Exercise input Block Start
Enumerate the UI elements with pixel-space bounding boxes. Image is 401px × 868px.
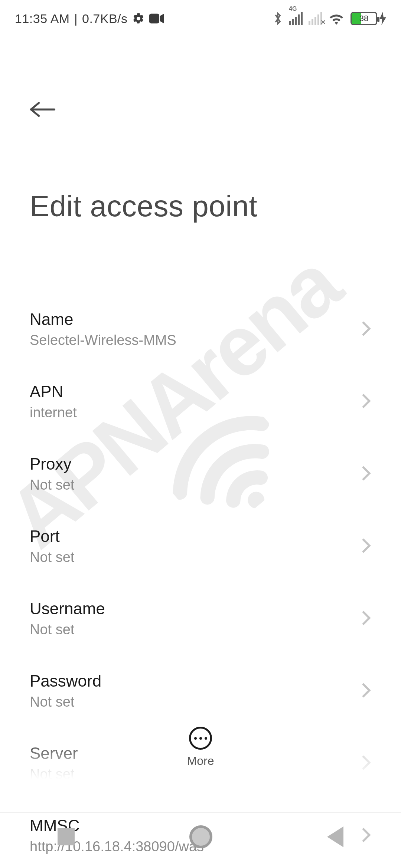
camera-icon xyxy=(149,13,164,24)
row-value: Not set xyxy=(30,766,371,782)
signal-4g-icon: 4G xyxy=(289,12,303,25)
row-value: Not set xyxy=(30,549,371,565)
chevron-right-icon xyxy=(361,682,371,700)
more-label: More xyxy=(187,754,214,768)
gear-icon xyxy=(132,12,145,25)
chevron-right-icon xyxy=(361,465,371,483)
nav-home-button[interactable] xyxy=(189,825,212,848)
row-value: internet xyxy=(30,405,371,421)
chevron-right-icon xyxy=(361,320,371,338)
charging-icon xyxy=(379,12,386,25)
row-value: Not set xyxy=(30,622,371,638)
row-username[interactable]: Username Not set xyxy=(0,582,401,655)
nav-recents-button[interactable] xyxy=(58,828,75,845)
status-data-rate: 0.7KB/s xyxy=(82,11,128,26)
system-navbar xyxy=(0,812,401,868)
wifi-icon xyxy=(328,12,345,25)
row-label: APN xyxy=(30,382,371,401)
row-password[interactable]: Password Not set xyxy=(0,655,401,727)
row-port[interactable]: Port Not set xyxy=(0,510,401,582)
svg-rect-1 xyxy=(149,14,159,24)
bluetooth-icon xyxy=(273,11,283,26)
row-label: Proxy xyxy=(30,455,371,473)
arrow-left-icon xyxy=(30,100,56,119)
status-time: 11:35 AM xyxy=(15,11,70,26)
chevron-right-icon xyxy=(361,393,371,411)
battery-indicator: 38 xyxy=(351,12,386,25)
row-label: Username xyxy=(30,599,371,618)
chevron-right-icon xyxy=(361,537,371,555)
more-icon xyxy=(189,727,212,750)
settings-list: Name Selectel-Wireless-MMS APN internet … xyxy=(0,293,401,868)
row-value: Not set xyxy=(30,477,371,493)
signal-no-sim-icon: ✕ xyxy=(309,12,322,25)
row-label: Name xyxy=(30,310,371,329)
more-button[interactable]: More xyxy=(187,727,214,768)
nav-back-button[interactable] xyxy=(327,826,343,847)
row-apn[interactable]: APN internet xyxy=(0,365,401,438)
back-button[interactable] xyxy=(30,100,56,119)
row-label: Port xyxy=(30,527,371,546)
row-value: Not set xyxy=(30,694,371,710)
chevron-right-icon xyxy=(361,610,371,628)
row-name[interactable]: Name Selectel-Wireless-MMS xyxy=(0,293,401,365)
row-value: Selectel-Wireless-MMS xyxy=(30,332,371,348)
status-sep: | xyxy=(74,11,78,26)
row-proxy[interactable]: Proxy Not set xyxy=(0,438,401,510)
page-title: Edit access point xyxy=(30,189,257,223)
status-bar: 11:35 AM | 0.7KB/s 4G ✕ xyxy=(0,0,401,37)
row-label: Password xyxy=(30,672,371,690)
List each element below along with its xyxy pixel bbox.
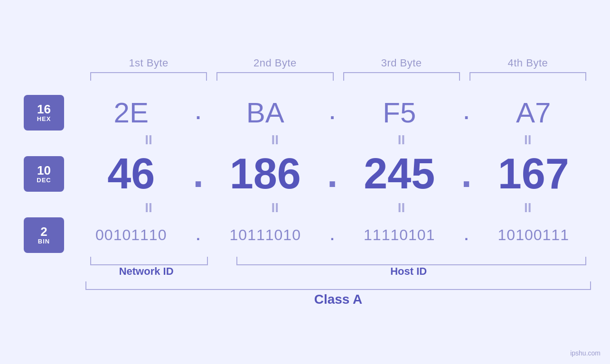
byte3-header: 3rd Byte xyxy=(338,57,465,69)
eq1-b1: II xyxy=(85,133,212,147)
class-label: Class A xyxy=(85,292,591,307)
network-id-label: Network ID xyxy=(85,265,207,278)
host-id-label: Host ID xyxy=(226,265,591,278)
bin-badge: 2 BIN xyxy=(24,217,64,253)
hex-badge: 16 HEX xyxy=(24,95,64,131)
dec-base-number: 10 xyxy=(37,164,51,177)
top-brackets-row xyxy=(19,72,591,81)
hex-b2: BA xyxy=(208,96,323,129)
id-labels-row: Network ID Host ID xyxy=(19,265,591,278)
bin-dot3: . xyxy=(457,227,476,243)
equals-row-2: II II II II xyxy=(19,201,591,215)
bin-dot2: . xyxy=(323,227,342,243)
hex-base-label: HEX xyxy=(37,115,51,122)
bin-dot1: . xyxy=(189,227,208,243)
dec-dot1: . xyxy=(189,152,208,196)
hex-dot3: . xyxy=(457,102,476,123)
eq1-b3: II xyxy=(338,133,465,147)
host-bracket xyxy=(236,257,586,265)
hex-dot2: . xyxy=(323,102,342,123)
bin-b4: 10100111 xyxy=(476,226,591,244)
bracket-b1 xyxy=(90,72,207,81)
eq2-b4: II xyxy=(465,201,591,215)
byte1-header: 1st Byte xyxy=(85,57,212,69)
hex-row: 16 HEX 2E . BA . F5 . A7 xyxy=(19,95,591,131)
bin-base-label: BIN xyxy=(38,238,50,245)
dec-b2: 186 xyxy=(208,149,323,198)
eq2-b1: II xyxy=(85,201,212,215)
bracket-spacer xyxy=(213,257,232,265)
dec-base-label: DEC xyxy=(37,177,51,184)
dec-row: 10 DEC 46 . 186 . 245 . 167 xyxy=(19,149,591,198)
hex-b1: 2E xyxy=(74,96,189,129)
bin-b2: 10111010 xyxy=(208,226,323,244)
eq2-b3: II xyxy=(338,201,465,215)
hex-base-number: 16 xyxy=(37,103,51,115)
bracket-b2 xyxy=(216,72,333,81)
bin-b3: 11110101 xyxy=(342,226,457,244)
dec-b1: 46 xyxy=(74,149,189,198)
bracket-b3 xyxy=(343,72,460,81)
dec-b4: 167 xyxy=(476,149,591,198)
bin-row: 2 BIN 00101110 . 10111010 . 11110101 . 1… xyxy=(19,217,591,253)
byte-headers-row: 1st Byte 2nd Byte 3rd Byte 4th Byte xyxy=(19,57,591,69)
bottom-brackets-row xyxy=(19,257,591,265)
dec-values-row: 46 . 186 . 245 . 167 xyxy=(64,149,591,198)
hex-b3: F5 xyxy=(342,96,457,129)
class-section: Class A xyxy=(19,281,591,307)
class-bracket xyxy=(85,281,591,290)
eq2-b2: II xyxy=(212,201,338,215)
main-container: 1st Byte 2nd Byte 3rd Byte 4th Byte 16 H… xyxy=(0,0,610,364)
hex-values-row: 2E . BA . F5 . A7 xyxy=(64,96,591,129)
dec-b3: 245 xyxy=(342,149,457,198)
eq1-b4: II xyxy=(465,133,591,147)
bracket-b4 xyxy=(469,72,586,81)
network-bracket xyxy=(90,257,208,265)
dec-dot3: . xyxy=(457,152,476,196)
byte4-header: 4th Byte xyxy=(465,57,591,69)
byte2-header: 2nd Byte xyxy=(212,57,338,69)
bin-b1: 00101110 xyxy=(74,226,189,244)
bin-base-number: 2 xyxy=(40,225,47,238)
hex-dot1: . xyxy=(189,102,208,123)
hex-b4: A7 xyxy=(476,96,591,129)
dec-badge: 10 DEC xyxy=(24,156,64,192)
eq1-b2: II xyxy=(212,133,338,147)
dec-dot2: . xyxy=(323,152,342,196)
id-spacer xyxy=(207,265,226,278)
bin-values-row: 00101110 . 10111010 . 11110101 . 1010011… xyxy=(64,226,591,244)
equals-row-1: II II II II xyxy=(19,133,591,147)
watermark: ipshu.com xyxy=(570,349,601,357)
Exercise input Block End
## [Activity]
None of the pictures belong in the copy; transcribe the rest of the data exactly.

## [Answer box]
Enumerate the UI elements with pixel-space bounding boxes. Image is 401px × 868px.
camera-icon xyxy=(149,13,164,24)
row-value: Not set xyxy=(30,766,371,782)
signal-4g-icon: 4G xyxy=(289,12,303,25)
row-value: Not set xyxy=(30,549,371,565)
chevron-right-icon xyxy=(361,682,371,700)
more-label: More xyxy=(187,754,214,768)
gear-icon xyxy=(132,12,145,25)
chevron-right-icon xyxy=(361,465,371,483)
nav-home-button[interactable] xyxy=(189,825,212,848)
row-value: internet xyxy=(30,405,371,421)
chevron-right-icon xyxy=(361,320,371,338)
charging-icon xyxy=(379,12,386,25)
row-value: Not set xyxy=(30,622,371,638)
row-username[interactable]: Username Not set xyxy=(0,582,401,655)
nav-recents-button[interactable] xyxy=(58,828,75,845)
status-data-rate: 0.7KB/s xyxy=(82,11,128,26)
system-navbar xyxy=(0,812,401,868)
wifi-icon xyxy=(328,12,345,25)
row-label: APN xyxy=(30,382,371,401)
row-password[interactable]: Password Not set xyxy=(0,655,401,727)
row-port[interactable]: Port Not set xyxy=(0,510,401,582)
svg-rect-1 xyxy=(149,14,159,24)
bluetooth-icon xyxy=(273,11,283,26)
row-label: Proxy xyxy=(30,455,371,473)
arrow-left-icon xyxy=(30,100,56,119)
status-time: 11:35 AM xyxy=(15,11,70,26)
chevron-right-icon xyxy=(361,393,371,411)
battery-indicator: 38 xyxy=(351,12,386,25)
row-label: Username xyxy=(30,599,371,618)
chevron-right-icon xyxy=(361,537,371,555)
more-icon xyxy=(189,727,212,750)
settings-list: Name Selectel-Wireless-MMS APN internet … xyxy=(0,293,401,868)
row-value: Not set xyxy=(30,477,371,493)
signal-no-sim-icon: ✕ xyxy=(309,12,322,25)
row-label: Name xyxy=(30,310,371,329)
more-button[interactable]: More xyxy=(187,727,214,768)
nav-back-button[interactable] xyxy=(327,826,343,847)
row-apn[interactable]: APN internet xyxy=(0,365,401,438)
back-button[interactable] xyxy=(30,100,56,119)
row-label: Port xyxy=(30,527,371,546)
row-value: Not set xyxy=(30,694,371,710)
chevron-right-icon xyxy=(361,610,371,628)
row-name[interactable]: Name Selectel-Wireless-MMS xyxy=(0,293,401,365)
row-value: Selectel-Wireless-MMS xyxy=(30,332,371,348)
status-sep: | xyxy=(74,11,78,26)
row-proxy[interactable]: Proxy Not set xyxy=(0,438,401,510)
page-title: Edit access point xyxy=(30,189,257,223)
status-bar: 11:35 AM | 0.7KB/s 4G ✕ xyxy=(0,0,401,37)
row-label: Password xyxy=(30,672,371,690)
List each element below along with its xyxy pixel bbox.
byte3-header: 3rd Byte xyxy=(338,57,465,69)
eq1-b1: II xyxy=(85,133,212,147)
class-label: Class A xyxy=(85,292,591,307)
network-id-label: Network ID xyxy=(85,265,207,278)
host-id-label: Host ID xyxy=(226,265,591,278)
bin-badge: 2 BIN xyxy=(24,217,64,253)
hex-badge: 16 HEX xyxy=(24,95,64,131)
dec-base-number: 10 xyxy=(37,164,51,177)
top-brackets-row xyxy=(19,72,591,81)
hex-b2: BA xyxy=(208,96,323,129)
id-labels-row: Network ID Host ID xyxy=(19,265,591,278)
bin-dot3: . xyxy=(457,227,476,243)
equals-row-2: II II II II xyxy=(19,201,591,215)
bin-dot2: . xyxy=(323,227,342,243)
hex-base-label: HEX xyxy=(37,115,51,122)
bin-dot1: . xyxy=(189,227,208,243)
dec-dot1: . xyxy=(189,152,208,196)
hex-dot3: . xyxy=(457,102,476,123)
eq1-b3: II xyxy=(338,133,465,147)
host-bracket xyxy=(236,257,586,265)
hex-dot2: . xyxy=(323,102,342,123)
bin-b4: 10100111 xyxy=(476,226,591,244)
bracket-b1 xyxy=(90,72,207,81)
eq2-b4: II xyxy=(465,201,591,215)
byte1-header: 1st Byte xyxy=(85,57,212,69)
hex-row: 16 HEX 2E . BA . F5 . A7 xyxy=(19,95,591,131)
bin-base-label: BIN xyxy=(38,238,50,245)
dec-b2: 186 xyxy=(208,149,323,198)
eq2-b1: II xyxy=(85,201,212,215)
bracket-spacer xyxy=(213,257,232,265)
dec-base-label: DEC xyxy=(37,177,51,184)
dec-row: 10 DEC 46 . 186 . 245 . 167 xyxy=(19,149,591,198)
hex-b1: 2E xyxy=(74,96,189,129)
bin-b2: 10111010 xyxy=(208,226,323,244)
eq2-b3: II xyxy=(338,201,465,215)
hex-base-number: 16 xyxy=(37,103,51,115)
bracket-b2 xyxy=(216,72,333,81)
bin-b3: 11110101 xyxy=(342,226,457,244)
dec-b1: 46 xyxy=(74,149,189,198)
bracket-b3 xyxy=(343,72,460,81)
dec-b4: 167 xyxy=(476,149,591,198)
bin-row: 2 BIN 00101110 . 10111010 . 11110101 . 1… xyxy=(19,217,591,253)
byte-headers-row: 1st Byte 2nd Byte 3rd Byte 4th Byte xyxy=(19,57,591,69)
bottom-brackets-row xyxy=(19,257,591,265)
dec-values-row: 46 . 186 . 245 . 167 xyxy=(64,149,591,198)
hex-b3: F5 xyxy=(342,96,457,129)
class-section: Class A xyxy=(19,281,591,307)
class-bracket xyxy=(85,281,591,290)
eq2-b2: II xyxy=(212,201,338,215)
main-container: 1st Byte 2nd Byte 3rd Byte 4th Byte 16 H… xyxy=(0,0,610,364)
hex-values-row: 2E . BA . F5 . A7 xyxy=(64,96,591,129)
dec-b3: 245 xyxy=(342,149,457,198)
eq1-b4: II xyxy=(465,133,591,147)
bracket-b4 xyxy=(469,72,586,81)
network-bracket xyxy=(90,257,208,265)
dec-dot3: . xyxy=(457,152,476,196)
byte4-header: 4th Byte xyxy=(465,57,591,69)
byte2-header: 2nd Byte xyxy=(212,57,338,69)
bin-b1: 00101110 xyxy=(74,226,189,244)
bin-base-number: 2 xyxy=(40,225,47,238)
hex-dot1: . xyxy=(189,102,208,123)
hex-b4: A7 xyxy=(476,96,591,129)
dec-badge: 10 DEC xyxy=(24,156,64,192)
eq1-b2: II xyxy=(212,133,338,147)
dec-dot2: . xyxy=(323,152,342,196)
id-spacer xyxy=(207,265,226,278)
bin-values-row: 00101110 . 10111010 . 11110101 . 1010011… xyxy=(64,226,591,244)
equals-row-1: II II II II xyxy=(19,133,591,147)
watermark: ipshu.com xyxy=(570,349,601,357)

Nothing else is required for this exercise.